WHAT THE TASK REQUIRES
Your reply should hold the line containing "Ruby, because InvokeDynamic" and every later line of the records, reproduced exactly, and no other lines.

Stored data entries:
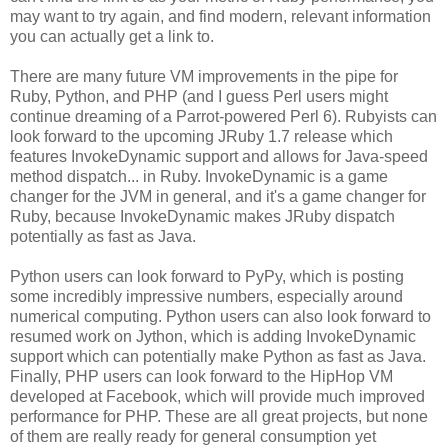
may want to try again, and find modern, relevant information
you can actually get a link to.
There are many future VM improvements in the pipe for
Ruby, Python, and PHP (and I guess Perl users might
continue dreaming of a Parrot-powered Perl 6). Rubyists can
look forward to the upcoming JRuby 1.7 release which
features InvokeDynamic support and allows for Java-speed
method dispatch... in Ruby. InvokeDynamic is a game
changer for the JVM in general, and it's a game changer for
Ruby, because InvokeDynamic makes JRuby dispatch
potentially as fast as Java.
Python users can look forward to PyPy, which is posting
some incredibly impressive numbers, especially around
numerical computing. Python users can also look forward to
resumed work on Jython, which is adding InvokeDynamic
support which can potentially make Python as fast as Java.
Finally, PHP users can look forward to the HipHop VM
developed at Facebook, which will provide much improved
performance for PHP. These are all great projects, but none
of them are really ready for general consumption yet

TASK ANSWER
Ruby, because InvokeDynamic makes JRuby dispatch
potentially as fast as Java.
Python users can look forward to PyPy, which is posting
some incredibly impressive numbers, especially around
numerical computing. Python users can also look forward to
resumed work on Jython, which is adding InvokeDynamic
support which can potentially make Python as fast as Java.
Finally, PHP users can look forward to the HipHop VM
developed at Facebook, which will provide much improved
performance for PHP. These are all great projects, but none
of them are really ready for general consumption yet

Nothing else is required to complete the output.